It’s an absolutely riveting segment on Hannity and Colmes, where Sean Hannity is exposed as someone who preens as an orthodox Catholic in public, and is subsequently called a hypocrite by a theocon priest. Hannity, you see, supports legal, accessible birth control, as I do. By so doing, Hannity has dissented from the Catholic hierarchy’s view of sex: that it must invariably be open to procreation. And that very doctrine is the sole reed on which the entire edifice of the Church’s opposition to gay relationships stands: not that gays are incapable of love, but that we are barred sex, because such sex cannot be procreative. That’s why the Church (until its recent calumnies against "intrinsic disorders") could always claim it wasn’t homophobic. They were simply saying: hey, it’s the same rule for straights, guys. Pity that means you can’t have any sex – but they have to only have procreative sex with one other person their entire life. That’s not so easy either.
So Hannity’s position and my position are identical. And I feel his pain as a dissident Catholic. But, of course, I support legal birth control for straight couples, and he opposes even civil unions for gay couples. I’ve got his back but he … well, let’s leave that metaphor right there, shall we? The good news is: Finally, a right-wing Catholic is hoist by his own theocon petard. And notice how Hannity doesn’t really engage the theology, as I have tried to do. He just hurls the sex abuse crisis back in the priest’s face. Class-act, Hannity. Every time.
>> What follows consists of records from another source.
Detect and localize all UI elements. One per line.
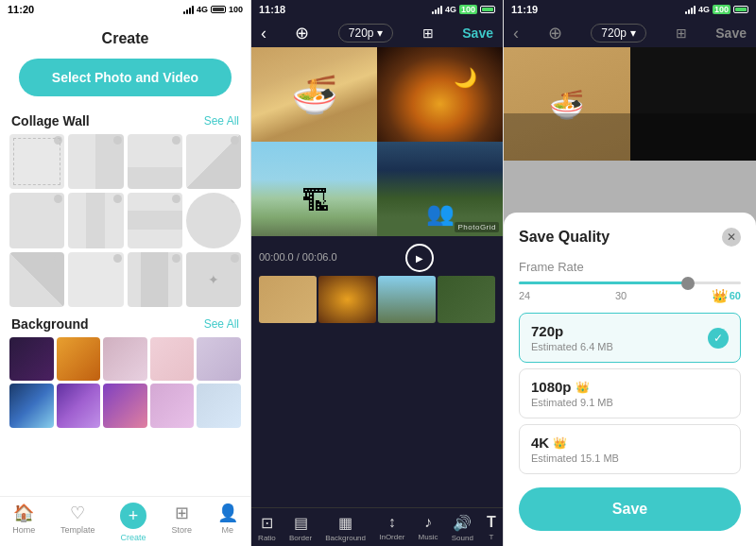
- collage-item[interactable]: [9, 134, 64, 189]
- quality-1080p-size: Estimated 9.1 MB: [531, 397, 613, 408]
- back-button-p3[interactable]: ‹: [513, 24, 519, 43]
- chevron-down-icon-p3: ▾: [630, 26, 636, 40]
- layers-icon-p3[interactable]: ⊕: [548, 23, 562, 43]
- thumb-night[interactable]: [318, 276, 376, 323]
- save-quality-title: Save Quality: [519, 229, 610, 246]
- bg-item[interactable]: [57, 384, 101, 428]
- status-icons-p2: 4G 100: [432, 5, 495, 14]
- bg-item[interactable]: [9, 337, 54, 382]
- tool-border[interactable]: ▤ Border: [289, 514, 312, 542]
- back-button[interactable]: ‹: [261, 24, 266, 43]
- panel-save-quality: 11:19 4G 100 ‹ ⊕ 720p ▾ ⊞ Save 🍜: [504, 0, 756, 546]
- background-section-header: Background See All: [0, 311, 250, 337]
- quality-1080p-name: 1080p: [531, 379, 572, 395]
- status-bar-p3: 11:19 4G 100: [504, 0, 756, 19]
- music-icon: ♪: [424, 514, 432, 531]
- frame-rate-slider[interactable]: [519, 282, 741, 284]
- collage-item[interactable]: [128, 193, 182, 247]
- save-main-button[interactable]: Save: [519, 487, 741, 531]
- photo-cell-food[interactable]: [251, 47, 377, 142]
- nav-home[interactable]: 🏠 Home: [12, 503, 35, 542]
- save-button-p3[interactable]: Save: [715, 26, 747, 41]
- nav-store[interactable]: ⊞ Store: [172, 503, 193, 542]
- collage-item[interactable]: [68, 134, 123, 189]
- bg-item[interactable]: [103, 337, 147, 382]
- collage-see-all[interactable]: See All: [204, 114, 239, 128]
- collage-grid: ✦: [0, 134, 250, 311]
- photo-grid: PhotoGrid: [251, 47, 503, 236]
- close-button[interactable]: ✕: [722, 228, 741, 247]
- signal-icon-p3: [685, 6, 696, 14]
- frame-rate-label: Frame Rate: [519, 260, 741, 274]
- collage-item[interactable]: [186, 193, 241, 247]
- inorder-icon: ↕: [388, 514, 396, 531]
- quality-1080p[interactable]: 1080p 👑 Estimated 9.1 MB: [519, 368, 741, 418]
- nav-create[interactable]: + Create: [120, 503, 146, 542]
- select-photo-video-button[interactable]: Select Photo and Video: [19, 59, 232, 96]
- collage-item[interactable]: [128, 134, 182, 189]
- status-bar-p2: 11:18 4G 100: [251, 0, 503, 19]
- slider-thumb[interactable]: [681, 277, 695, 290]
- collage-item[interactable]: [68, 193, 123, 247]
- bg-item[interactable]: [150, 384, 195, 428]
- tool-text[interactable]: T T: [487, 514, 496, 542]
- save-button-p2[interactable]: Save: [462, 26, 493, 41]
- tool-sound-label: Sound: [452, 534, 473, 542]
- play-button[interactable]: ▶: [405, 244, 434, 272]
- me-icon: 👤: [217, 503, 238, 523]
- bg-item[interactable]: [57, 337, 101, 382]
- background-icon: ▦: [338, 514, 352, 532]
- quality-4k-info: 4K 👑 Estimated 15.1 MB: [531, 435, 619, 464]
- store-icon: ⊞: [175, 503, 189, 523]
- tool-border-label: Border: [289, 534, 312, 542]
- tool-ratio[interactable]: ⊡ Ratio: [258, 514, 276, 542]
- background-see-all[interactable]: See All: [204, 317, 239, 331]
- crown-1080p-icon: 👑: [576, 381, 590, 394]
- layers-icon[interactable]: ⊕: [295, 23, 309, 43]
- panel-create: 11:20 4G 100 Create Select Photo and Vid…: [0, 0, 251, 546]
- p3-topbar: ‹ ⊕ 720p ▾ ⊞ Save: [504, 19, 756, 47]
- nav-template-label: Template: [60, 525, 95, 535]
- bg-item[interactable]: [103, 384, 147, 428]
- tool-inorder[interactable]: ↕ InOrder: [379, 514, 404, 542]
- photo-cell-sky[interactable]: [251, 142, 377, 236]
- resolution-selector[interactable]: 720p ▾: [338, 24, 394, 43]
- quality-720p[interactable]: 720p Estimated 6.4 MB ✓: [519, 313, 741, 363]
- bg-item[interactable]: [150, 337, 195, 382]
- thumb-extra[interactable]: [438, 276, 495, 323]
- watermark: PhotoGrid: [455, 222, 499, 232]
- bg-item[interactable]: [197, 384, 241, 428]
- editor-toolbar: ⊡ Ratio ▤ Border ▦ Background ↕ InOrder …: [251, 507, 503, 546]
- resolution-label: 720p: [349, 26, 374, 40]
- thumb-sky[interactable]: [378, 276, 436, 323]
- panel-editor: 11:18 4G 100 ‹ ⊕ 720p ▾ ⊞ Save P: [251, 0, 504, 546]
- tool-sound[interactable]: 🔊 Sound: [452, 514, 473, 542]
- resolution-selector-p3[interactable]: 720p ▾: [591, 24, 646, 43]
- collage-item[interactable]: [9, 193, 64, 247]
- photo-cell-night[interactable]: [377, 47, 503, 142]
- collage-item[interactable]: [68, 252, 123, 307]
- nav-template[interactable]: ♡ Template: [60, 503, 95, 542]
- quality-4k[interactable]: 4K 👑 Estimated 15.1 MB: [519, 424, 741, 474]
- bg-item[interactable]: [197, 337, 241, 382]
- quality-720p-name: 720p: [531, 323, 613, 339]
- collage-item[interactable]: ✦: [186, 252, 241, 307]
- signal-icon: [183, 6, 194, 14]
- collage-item[interactable]: [186, 134, 241, 189]
- page-title: Create: [0, 19, 250, 55]
- battery-pct: 100: [229, 5, 243, 14]
- tool-background[interactable]: ▦ Background: [325, 514, 366, 542]
- tool-music[interactable]: ♪ Music: [419, 514, 438, 542]
- nav-me[interactable]: 👤 Me: [217, 503, 238, 542]
- bg-item[interactable]: [9, 384, 54, 428]
- status-icons-p1: 4G 100: [183, 5, 243, 14]
- network-badge-p2: 4G: [445, 5, 456, 14]
- collage-item[interactable]: [128, 252, 182, 307]
- text-icon: T: [487, 514, 496, 531]
- collage-title: Collage Wall: [11, 113, 90, 128]
- quality-720p-check: ✓: [708, 328, 729, 349]
- thumb-food[interactable]: [259, 276, 317, 323]
- collage-item[interactable]: [9, 252, 64, 307]
- nav-home-label: Home: [12, 525, 35, 535]
- create-add-icon: +: [120, 503, 146, 529]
Still, the exchange does seem to me to open all sorts of possibilities for the theocons. Why not ask of all allegedly Catholic politicians: do they support legal access to birth control, and do they use it? If Benedict wants to enforce total public orthodoxy on issues important to Catholicism, he should be consistent. He should demand obedience not just on abortion, but gays and contraception as well. I have a feeling a lot of Catholic conservatives are going to find themselves seeing the bright side of secularism all of a sudden. Which leads to a fascinating question: will the Catholic hierarchy treat Giuliani the way they treated Kerry? And will the theocon right react the same way?
Stupid poetic justice, as Homer would say.